> [WORK INSTRUCTION] Please report, as a single number, how many lines in the entries include the string "зачем".

> [Page-level text extractions]
§ §

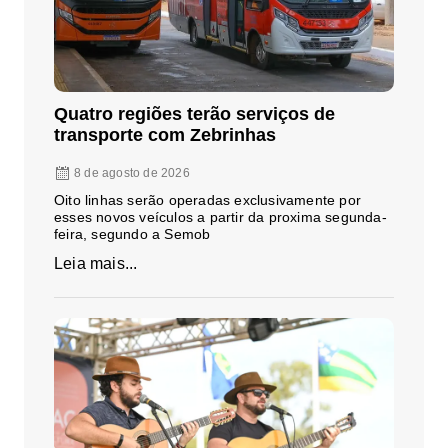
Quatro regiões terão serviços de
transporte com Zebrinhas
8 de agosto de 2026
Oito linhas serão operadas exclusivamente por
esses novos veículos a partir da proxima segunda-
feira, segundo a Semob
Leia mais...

§ §

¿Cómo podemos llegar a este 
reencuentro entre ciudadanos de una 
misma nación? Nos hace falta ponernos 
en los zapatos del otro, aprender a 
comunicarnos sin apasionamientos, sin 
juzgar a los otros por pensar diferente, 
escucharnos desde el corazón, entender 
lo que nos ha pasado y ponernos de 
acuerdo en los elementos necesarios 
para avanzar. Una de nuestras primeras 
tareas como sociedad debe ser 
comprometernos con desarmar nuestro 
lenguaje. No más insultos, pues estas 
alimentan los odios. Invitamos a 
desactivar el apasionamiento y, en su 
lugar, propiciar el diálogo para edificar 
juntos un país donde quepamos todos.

§ §

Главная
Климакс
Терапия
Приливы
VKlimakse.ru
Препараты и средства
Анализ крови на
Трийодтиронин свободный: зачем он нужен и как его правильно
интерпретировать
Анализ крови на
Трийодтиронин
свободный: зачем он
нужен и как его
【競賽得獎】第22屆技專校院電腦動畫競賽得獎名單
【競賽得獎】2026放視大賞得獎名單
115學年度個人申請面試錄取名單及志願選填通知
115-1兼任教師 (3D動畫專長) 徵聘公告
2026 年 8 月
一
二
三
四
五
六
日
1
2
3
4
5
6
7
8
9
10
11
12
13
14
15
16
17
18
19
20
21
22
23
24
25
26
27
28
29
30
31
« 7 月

§ §

> [WRITTEN REPLY] 2